A glitzy ceremony hosted by Jonathan last week celebrated the first payment by private companies which are taking over the unbundled state electricity firm and a deal by the World Bank to give an initial $145 million risk guarantee for gas supply.
A close look at the private companies which won bids shows a mix of oligarchs and influential figures connected to Nigeria's political elite, and some recognized technical partners like Siemens and Manila Electric.
This has raised some questions about the expected efficiency of the privatization process and what it can deliver, but there are those who argue that effective business in Nigeria is impossible without political connections and patrons.
"Much has been achieved, yet the race will not be over until Nigerians can take electricity supply for granted," Jonathan told dignitaries and power companies last week at his villa.
Electricity capacity had been in steady decline for a decade when Jonathan launched his reform plan in 2010, pledging Nigeria would boost generation from 3,000 megawatts (MW) to 10,000 MW by the end of this year, and 40,000 MW by 2020.
Generation has increased to around 4,000 MW but experts say there is zero hope of meeting government targets, while the scale of the task means power output will initially fall after the privatization is completed at the end of this year.
Despite being Africa's top oil producer and holding the world's ninth largest gas reserves, Nigeria's power output is a tenth of South Africa's for a population three times the size.
"It will probably take Nigeria another 50 years before it attains the same level of electricity consumption per capita as South Africa currently enjoys today," said David Ladipo, whose company Azura is spending $700 million to build a 450 MW plant.

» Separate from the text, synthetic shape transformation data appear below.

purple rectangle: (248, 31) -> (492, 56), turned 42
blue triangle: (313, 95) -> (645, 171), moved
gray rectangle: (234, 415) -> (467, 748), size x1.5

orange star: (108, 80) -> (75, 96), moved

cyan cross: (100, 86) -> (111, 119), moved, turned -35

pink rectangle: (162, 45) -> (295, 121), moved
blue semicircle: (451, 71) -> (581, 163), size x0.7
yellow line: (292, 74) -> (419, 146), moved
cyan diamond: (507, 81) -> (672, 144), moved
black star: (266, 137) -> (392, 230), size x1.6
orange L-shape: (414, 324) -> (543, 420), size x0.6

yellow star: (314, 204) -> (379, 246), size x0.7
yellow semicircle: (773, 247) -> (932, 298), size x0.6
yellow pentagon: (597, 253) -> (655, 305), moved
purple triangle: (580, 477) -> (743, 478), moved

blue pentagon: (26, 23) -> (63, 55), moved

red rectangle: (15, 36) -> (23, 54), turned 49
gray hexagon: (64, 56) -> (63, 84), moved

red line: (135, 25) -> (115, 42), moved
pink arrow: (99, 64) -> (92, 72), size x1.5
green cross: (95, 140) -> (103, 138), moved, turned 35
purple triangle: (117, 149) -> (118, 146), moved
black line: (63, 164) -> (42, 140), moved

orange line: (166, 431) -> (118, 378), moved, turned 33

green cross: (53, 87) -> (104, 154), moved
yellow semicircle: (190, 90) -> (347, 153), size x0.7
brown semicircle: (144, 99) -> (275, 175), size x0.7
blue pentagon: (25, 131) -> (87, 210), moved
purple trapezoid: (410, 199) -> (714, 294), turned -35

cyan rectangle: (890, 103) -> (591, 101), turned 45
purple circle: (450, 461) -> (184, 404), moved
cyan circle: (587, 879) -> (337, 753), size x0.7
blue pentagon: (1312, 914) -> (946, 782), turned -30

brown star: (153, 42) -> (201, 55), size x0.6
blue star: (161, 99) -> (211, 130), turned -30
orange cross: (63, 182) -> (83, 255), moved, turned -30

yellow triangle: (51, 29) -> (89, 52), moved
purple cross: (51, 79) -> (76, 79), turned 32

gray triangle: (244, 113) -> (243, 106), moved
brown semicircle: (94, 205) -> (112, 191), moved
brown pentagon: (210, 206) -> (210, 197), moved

Ladipo thinks electricity output could grow to 6,000 MW in the next two years and to 9,000 MW by 2020, before seeing a potential boom as post-privatization investment kicks in.
One industry expert told Reuters Nigeria's potential demand is estimated to be as high as 140,000 MW and rising, so just keeping up with demand will be a huge challenge.
Even Ladipo's more modest projections, which several other industry experts broadly agreed with, face hurdles.
Privatization is months behind schedule and government is struggling to get the funding it needs for crucial transmission and gas supply infrastructure. Powerful labor unions are blocking attempts to pay off 40,000 state electricity workers.
Nigeria says it has found 340 billion naira ($2.1 billion) to pay off the workers, but they remain reluctant to leave.
The African Development Bank is providing $150 million to aid with transmission and some of a $1 billion debut Eurobond would help with upgrades. But in Nigeria, just making the money available doesn't always mean it will be used wisely.
Some $40 billion has gone into several power reform drives in the last 20 years, industry experts say, much of it wasted.
"In the past the problem has not been capacity of government to find money for the power sector: billions have been allocated - and billions have been squandered or stolen," said Antony Goldman, head of Africa-focused PM Consulting.
Still, there remains optimism that wrestling power out of government hands will eventually lead to progress.
"Given the scale of the challenge and the history of the sector ... reform is progressing very well," said Fola Fabule, a Lagos-based investment banker focused on infrastructure finance.
"The key... will be commitment to see reforms through."